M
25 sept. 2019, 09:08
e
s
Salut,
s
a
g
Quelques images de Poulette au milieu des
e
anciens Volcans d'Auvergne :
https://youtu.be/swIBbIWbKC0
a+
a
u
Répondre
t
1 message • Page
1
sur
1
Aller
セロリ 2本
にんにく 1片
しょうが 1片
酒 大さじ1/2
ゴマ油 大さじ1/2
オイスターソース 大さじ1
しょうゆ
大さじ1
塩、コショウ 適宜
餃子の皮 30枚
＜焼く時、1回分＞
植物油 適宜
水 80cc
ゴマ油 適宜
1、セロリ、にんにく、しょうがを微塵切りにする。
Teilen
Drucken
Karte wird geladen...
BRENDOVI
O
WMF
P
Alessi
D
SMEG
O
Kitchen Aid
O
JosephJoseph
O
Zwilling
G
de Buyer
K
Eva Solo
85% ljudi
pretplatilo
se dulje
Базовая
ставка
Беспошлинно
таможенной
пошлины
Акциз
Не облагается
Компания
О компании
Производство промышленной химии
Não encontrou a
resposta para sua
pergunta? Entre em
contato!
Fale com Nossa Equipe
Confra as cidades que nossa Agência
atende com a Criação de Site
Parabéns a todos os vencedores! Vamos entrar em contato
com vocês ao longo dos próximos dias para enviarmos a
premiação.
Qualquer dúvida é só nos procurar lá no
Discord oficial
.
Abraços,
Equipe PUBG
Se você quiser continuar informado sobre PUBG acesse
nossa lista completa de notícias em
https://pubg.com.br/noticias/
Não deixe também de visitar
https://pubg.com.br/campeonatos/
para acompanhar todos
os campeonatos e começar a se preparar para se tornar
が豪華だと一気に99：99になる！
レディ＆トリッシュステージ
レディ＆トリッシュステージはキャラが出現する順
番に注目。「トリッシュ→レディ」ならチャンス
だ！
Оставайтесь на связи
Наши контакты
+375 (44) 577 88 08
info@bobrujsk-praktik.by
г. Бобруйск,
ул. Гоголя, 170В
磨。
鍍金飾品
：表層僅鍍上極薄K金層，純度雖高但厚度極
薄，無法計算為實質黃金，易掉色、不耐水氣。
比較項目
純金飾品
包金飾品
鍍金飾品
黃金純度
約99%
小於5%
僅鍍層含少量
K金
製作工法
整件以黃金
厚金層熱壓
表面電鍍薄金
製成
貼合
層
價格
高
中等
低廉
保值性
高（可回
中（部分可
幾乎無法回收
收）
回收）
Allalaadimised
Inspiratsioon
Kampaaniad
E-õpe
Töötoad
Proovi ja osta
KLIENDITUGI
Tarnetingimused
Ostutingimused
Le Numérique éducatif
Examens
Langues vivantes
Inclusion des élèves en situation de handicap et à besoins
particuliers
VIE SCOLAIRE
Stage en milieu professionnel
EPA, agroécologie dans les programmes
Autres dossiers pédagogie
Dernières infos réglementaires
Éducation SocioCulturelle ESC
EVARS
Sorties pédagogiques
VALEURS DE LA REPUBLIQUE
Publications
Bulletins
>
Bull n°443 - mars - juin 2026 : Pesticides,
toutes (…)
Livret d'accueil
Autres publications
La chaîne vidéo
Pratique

# # #

In the entries above, find the line holding "pretplatilo" and the line holding "Dernières infos réglementaires"; print both of them and every line between, exactly, and nothing else.

pretplatilo
se dulje
Базовая
ставка
Беспошлинно
таможенной
пошлины
Акциз
Не облагается
Компания
О компании
Производство промышленной химии
Não encontrou a
resposta para sua
pergunta? Entre em
contato!
Fale com Nossa Equipe
Confra as cidades que nossa Agência
atende com a Criação de Site
Parabéns a todos os vencedores! Vamos entrar em contato
com vocês ao longo dos próximos dias para enviarmos a
premiação.
Qualquer dúvida é só nos procurar lá no
Discord oficial
.
Abraços,
Equipe PUBG
Se você quiser continuar informado sobre PUBG acesse
nossa lista completa de notícias em
https://pubg.com.br/noticias/
Não deixe também de visitar
https://pubg.com.br/campeonatos/
para acompanhar todos
os campeonatos e começar a se preparar para se tornar
が豪華だと一気に99：99になる！
レディ＆トリッシュステージ
レディ＆トリッシュステージはキャラが出現する順
番に注目。「トリッシュ→レディ」ならチャンス
だ！
Оставайтесь на связи
Наши контакты
+375 (44) 577 88 08
info@bobrujsk-praktik.by
г. Бобруйск,
ул. Гоголя, 170В
磨。
鍍金飾品
：表層僅鍍上極薄K金層，純度雖高但厚度極
薄，無法計算為實質黃金，易掉色、不耐水氣。
比較項目
純金飾品
包金飾品
鍍金飾品
黃金純度
約99%
小於5%
僅鍍層含少量
K金
製作工法
整件以黃金
厚金層熱壓
表面電鍍薄金
製成
貼合
層
價格
高
中等
低廉
保值性
高（可回
中（部分可
幾乎無法回收
收）
回收）
Allalaadimised
Inspiratsioon
Kampaaniad
E-õpe
Töötoad
Proovi ja osta
KLIENDITUGI
Tarnetingimused
Ostutingimused
Le Numérique éducatif
Examens
Langues vivantes
Inclusion des élèves en situation de handicap et à besoins
particuliers
VIE SCOLAIRE
Stage en milieu professionnel
EPA, agroécologie dans les programmes
Autres dossiers pédagogie
Dernières infos réglementaires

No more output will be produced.